Estes eram problemas sérios para mim. "Eu não sei se estou certa ou errada, mas eu não sei
como ser diferente," eu disse. "Eu estaria extremamente infeliz se não fosse por você."
"Se qualquer coisa me acontecer," disse Bill, "você deve procurar Eric."
"Você já disse isso antes," eu disse a ele. "Se alguma coisa acontecer com você, eu não
tenho de ir procurar ninguém. Eu sou dona de mim mesma. Eu é que tenho que decidir o
que quero fazer. Você tem que ter certeza de que nada acontecerá a você."
"Nós vamos ter mais problemas com a Sociedade nos próximos anos," disse Bill. "As ações
que terão de ser tomadas podem ser repugnantes para você como uma humana. E há os
perigos ligados ao seu trabalho." Ele não se referia a servir mesas.
"Nós vamos atravessar essa ponte quando chegarmos nela." Sentar no colo de Bill era um
verdadeiro prazer, especialmente porque ele ainda estava nu. Minha vida não tinha sido
exatamente cheia de prazeres até eu conhecer Bill. Agora todos os dias guardavam um
prazer, ou dois.
Na cozinha fracamente iluminada, com o cheiro do café tão bom (na sua própria maneira)

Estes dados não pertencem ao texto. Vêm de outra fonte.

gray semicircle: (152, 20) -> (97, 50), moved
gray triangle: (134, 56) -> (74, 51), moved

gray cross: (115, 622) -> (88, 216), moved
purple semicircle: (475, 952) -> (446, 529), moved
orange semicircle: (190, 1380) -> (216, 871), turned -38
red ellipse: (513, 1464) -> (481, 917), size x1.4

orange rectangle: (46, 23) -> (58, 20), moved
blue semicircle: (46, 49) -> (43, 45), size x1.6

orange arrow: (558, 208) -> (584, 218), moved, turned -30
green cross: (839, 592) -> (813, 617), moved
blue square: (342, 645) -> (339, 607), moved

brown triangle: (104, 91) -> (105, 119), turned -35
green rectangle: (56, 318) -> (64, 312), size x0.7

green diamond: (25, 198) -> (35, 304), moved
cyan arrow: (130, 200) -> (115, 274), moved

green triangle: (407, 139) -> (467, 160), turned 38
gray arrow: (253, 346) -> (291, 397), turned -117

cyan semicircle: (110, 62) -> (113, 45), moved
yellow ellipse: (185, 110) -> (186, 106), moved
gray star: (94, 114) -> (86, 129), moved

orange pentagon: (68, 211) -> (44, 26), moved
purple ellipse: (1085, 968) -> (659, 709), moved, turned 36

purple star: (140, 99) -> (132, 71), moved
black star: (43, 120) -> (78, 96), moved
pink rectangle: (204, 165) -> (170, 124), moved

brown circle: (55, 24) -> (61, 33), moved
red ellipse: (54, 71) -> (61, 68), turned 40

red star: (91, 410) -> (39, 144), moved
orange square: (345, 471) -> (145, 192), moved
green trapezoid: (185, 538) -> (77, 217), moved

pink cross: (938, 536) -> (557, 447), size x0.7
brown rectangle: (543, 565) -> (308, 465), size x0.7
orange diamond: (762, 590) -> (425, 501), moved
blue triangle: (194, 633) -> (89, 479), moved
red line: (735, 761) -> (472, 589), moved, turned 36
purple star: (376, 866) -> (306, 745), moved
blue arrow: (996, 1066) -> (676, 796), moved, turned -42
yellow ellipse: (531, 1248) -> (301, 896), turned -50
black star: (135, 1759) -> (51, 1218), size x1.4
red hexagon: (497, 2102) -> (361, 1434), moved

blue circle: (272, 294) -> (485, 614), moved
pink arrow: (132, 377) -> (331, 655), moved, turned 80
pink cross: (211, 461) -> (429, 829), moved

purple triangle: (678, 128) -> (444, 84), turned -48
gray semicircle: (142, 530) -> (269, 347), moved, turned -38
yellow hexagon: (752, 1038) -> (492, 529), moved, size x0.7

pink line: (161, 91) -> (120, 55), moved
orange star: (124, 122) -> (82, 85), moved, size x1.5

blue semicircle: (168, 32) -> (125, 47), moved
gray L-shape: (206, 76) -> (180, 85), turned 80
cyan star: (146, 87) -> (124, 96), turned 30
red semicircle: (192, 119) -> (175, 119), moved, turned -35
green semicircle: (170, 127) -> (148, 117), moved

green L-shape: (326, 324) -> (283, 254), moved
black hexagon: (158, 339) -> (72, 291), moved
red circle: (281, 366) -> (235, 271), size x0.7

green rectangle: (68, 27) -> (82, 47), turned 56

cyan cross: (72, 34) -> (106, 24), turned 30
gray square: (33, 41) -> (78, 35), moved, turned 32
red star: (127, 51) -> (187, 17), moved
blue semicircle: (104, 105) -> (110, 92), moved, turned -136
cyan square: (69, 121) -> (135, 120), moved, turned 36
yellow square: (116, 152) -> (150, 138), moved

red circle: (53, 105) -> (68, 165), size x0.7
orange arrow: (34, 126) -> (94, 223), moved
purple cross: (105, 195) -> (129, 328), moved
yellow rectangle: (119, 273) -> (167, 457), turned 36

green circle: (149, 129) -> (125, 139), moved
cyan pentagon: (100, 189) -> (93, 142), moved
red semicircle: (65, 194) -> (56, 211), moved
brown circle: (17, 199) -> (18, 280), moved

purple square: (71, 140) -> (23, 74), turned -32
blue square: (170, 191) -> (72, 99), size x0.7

quanto o do bolo de chocolate, e a chuva batendo no telhado, eu estava tendo um belo
momento com o meu vampiro, o que se poderia chamar de um caloroso momento humano.
Mas talvez eu não devesse chamar assim, eu refleti, roçando a minha bochecha contra a
do Bill. Esta noite, Bill tinha aparentado ser bem humano. E eu - bem, eu tinha notado
enquanto fazíamos amor em nossos lençóis limpos, que na escuridão a pele de Bill tinha
estado incandescente em sua bela maneira sobrenatural. E a minha tinha, também.